Sofinnova se spécialise dans les sciences de la vie et lève 240 millions d’euros

le 12/12/2012 L'AGEFI Quotidien / Edition de 7H

Ce véhicule de septième génération succède à un fonds levé en 2008 de 260 millions d’euros, dédié également aux technologies de l’information

Dans un environnement peu propice aux levées de fonds, Sofinnova Partners (Sofinnova), l’un des principaux acteurs du capital risque, est parvenu à clôturer un véhicule de septième génération de 240 millions d’euros. Ce fonds, dont la levée a été initiée en novembre 2011, succède à celui levé en 2008 pour 260 millions d’euros.

Alors que les précédents véhicules étaient dédiés à des investissements dans les sciences de la vie et les technologies de l’information, le septième fonds sera investi exclusivement dans le premier domaine. «Il s’agit probablement du plus important fonds axé sur les start-up dans les sciences de la vie», indique Denis Lucquin, président de Sofinnova.

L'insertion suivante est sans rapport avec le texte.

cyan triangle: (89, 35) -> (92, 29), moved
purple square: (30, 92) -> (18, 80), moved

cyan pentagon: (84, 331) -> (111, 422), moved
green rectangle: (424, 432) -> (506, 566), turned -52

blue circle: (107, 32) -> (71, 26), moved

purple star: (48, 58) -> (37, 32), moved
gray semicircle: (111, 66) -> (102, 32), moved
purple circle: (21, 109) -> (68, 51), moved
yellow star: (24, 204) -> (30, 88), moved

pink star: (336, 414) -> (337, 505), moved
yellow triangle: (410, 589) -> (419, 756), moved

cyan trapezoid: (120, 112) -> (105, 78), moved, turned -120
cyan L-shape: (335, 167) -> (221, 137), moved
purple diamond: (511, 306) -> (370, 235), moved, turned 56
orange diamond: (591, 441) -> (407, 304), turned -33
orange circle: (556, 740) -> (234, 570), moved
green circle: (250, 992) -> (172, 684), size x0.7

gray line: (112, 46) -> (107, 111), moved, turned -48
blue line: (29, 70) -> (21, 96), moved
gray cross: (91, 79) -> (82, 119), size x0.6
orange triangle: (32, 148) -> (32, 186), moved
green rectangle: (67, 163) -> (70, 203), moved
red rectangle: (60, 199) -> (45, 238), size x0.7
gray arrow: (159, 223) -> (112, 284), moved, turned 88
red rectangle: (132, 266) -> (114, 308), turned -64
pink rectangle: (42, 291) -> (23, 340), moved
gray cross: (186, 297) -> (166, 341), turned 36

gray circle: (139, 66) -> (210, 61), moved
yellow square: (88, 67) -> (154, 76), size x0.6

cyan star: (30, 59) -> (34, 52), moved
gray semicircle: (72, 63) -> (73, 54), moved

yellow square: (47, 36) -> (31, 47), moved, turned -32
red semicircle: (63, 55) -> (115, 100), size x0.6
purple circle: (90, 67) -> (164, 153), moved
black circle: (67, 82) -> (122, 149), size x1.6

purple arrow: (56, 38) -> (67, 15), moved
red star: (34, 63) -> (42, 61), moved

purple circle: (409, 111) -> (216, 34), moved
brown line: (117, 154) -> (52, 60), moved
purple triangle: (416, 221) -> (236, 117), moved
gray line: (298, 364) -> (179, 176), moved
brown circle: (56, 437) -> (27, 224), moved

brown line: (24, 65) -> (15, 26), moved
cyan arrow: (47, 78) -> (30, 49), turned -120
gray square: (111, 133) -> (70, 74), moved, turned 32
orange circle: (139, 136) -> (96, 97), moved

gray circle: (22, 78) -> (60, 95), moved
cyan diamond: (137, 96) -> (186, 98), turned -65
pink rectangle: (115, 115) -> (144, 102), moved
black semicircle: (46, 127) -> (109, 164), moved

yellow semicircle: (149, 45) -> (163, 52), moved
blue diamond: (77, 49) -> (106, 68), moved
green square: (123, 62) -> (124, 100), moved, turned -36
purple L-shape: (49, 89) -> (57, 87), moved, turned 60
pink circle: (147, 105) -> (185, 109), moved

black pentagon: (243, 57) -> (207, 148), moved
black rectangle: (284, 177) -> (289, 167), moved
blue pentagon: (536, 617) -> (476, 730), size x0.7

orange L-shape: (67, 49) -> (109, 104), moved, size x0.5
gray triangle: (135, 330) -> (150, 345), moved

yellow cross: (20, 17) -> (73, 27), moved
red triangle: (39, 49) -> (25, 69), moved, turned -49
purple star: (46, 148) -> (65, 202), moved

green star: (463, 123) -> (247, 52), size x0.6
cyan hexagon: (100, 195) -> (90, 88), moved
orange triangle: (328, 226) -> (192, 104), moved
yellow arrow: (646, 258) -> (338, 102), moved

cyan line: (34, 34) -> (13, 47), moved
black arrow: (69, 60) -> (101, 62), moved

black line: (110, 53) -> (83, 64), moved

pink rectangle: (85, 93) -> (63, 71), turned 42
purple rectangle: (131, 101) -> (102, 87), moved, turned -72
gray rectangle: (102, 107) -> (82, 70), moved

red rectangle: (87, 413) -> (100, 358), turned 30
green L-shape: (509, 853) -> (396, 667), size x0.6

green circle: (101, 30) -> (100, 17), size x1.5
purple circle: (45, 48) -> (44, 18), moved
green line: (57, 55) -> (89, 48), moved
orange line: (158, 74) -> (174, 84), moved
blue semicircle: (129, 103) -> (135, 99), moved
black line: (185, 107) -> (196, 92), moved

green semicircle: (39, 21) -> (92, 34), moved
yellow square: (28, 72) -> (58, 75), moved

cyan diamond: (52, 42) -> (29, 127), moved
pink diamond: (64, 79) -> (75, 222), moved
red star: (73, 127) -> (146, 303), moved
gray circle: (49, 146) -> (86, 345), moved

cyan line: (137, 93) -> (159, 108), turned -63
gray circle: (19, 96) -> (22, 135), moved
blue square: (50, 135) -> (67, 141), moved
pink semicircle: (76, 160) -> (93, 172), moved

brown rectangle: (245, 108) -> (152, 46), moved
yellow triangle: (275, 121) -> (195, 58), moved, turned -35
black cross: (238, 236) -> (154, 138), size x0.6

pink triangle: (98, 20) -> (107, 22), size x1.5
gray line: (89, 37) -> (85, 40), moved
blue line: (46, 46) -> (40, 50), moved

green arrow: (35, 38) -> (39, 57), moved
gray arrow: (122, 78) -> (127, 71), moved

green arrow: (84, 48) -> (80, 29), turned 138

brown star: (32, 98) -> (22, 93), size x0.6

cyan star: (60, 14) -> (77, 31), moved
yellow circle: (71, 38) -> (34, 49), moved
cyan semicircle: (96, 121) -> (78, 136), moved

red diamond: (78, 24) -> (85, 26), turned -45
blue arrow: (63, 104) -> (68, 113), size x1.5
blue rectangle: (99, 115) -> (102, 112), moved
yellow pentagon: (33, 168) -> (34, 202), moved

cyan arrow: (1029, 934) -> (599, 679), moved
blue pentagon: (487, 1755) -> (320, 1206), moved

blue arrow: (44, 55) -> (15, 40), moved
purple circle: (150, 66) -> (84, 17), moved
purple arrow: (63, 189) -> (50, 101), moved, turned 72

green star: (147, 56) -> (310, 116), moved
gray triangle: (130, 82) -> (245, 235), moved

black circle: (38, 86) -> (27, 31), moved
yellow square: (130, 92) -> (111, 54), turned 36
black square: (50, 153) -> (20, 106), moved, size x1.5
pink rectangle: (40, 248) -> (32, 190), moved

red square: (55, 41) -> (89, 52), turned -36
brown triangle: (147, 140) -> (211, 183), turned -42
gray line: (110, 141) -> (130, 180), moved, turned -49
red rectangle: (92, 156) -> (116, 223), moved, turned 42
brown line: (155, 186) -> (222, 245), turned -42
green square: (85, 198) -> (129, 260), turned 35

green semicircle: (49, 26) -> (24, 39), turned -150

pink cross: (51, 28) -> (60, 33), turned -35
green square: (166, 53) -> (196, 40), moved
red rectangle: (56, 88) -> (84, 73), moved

La société de capital risque prévoit de réaliser entre quinze et vingt investissements sur les quatre prochaines années dans la biopharmacie, l’instrumentation médicale et les biotechnologies industrielles.

L’Europe «reste notre territoire de prédilection, avec environ deux tiers des investissements réalisés et un tiers dans le reste du monde», explique le président. «Si historiquement, nos investissements dans le reste du monde ont systématiquement été réalisés aux Etats-Unis, nous regardons également au-delà, en Chine, au Brésil ou encore en Inde», ajoute Antoine Papiernik, partenaire associé.

Pour ce dernier fonds, «la base d’investisseurs est restée relativement inchangée. On note toutefois l’absence d’investisseurs américains, qui constituaient il y a quinze ans la moitié de nos ressources», souligne Antoine Papiernik. «Le venture est un secteur compliqué pour lever des fonds, mais l’Europe l’est plus encore», résume Denis Lucquin. Les investisseurs du fonds VII étaient pour 22% d’entre eux d’origine française, pour 71% européens (hors France) et 7% répartis dans le reste du monde.

Les fonds de fonds ont représenté 39% des investisseurs, contre 28% pour les assureurs et les institutions financières et 17% pour les fonds de pension. Alors que «le taux de rentabilité moyen du capital risque est négatif, Sofinnova dégage une rentabilité (TRI) de l’ordre de 13 à 15%», souligne Denis Lucquin, pour expliquer le succès de cette levée de fonds.

La société lève parallèlement un fonds d’amorçage exclusivement dédiée aux biotechnologies industrielles, dont l’objectif est de 30 millions d’euros. Un premier bouclage a été réalisé pour 25 millions d’euros.